Instantie
Rechtbank Arnhem
Samenvatting
Tijdens haar huwelijk heeft een vrouw in loondienst gewerkt en pensioen
opgebouwd. Daarnaast nam zij alle huishoudelijke taken voor haar
rekening. De echtgenoot had een eigen inkomen. Na de echtscheiding is
vanwege het inkomensverschil aan de vrouw de plicht tot
alimentatiebetaling opgelegd. De vrouw vraagt ontslagen te worden van
de alimentatie- en pensioenverdelingsplicht, aangezien de man door zich
te onttrekken aan de zorg voor huishouden en kinderen geen bijdrage
heeft geleverd aan de verdiencapaciteit, loopbaan en pensioenopbouw van
de vrouw. Verder vraagt zij een bijdrage in de te maken notariskosten
in de door de man aangespannen procedure.
Volledige tekst
De procedure.
1. Onder overlegging van twee produkties heeft P voor eis geconcludeerd
overeenkomstig de dagvaarding. (De conclusie van eis ontbreekt in het
procesdossier van P). K heeft geantwoord, waarna P heeft gerepliceerd.

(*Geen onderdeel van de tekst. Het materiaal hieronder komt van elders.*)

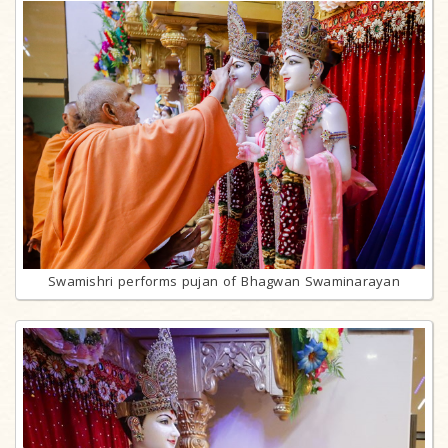
Swamishri performs pujan of Bhagwan Swaminarayan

Vervolgens heeft K gedupliceerd waarbij zij vier produkties heeft
overgelegd. Daarop hebben beide partijen akte verzocht. Tenslotte
hebben partijen de stukken overgelegd voor vonnis.
2. De vaststaande feiten.
2.1. Als door de ene partij gesteld en door de wederpartij niet of
onvoldoende betwist staat het volgende vast.
2.2. Partijen zijn met elkander gehuwd geweest welk huwelijk werd
ontbonden op 22 september 1986 door inschrijving van het
echtscheidingsvonnis in de Registers van de Burgerlijke Stand.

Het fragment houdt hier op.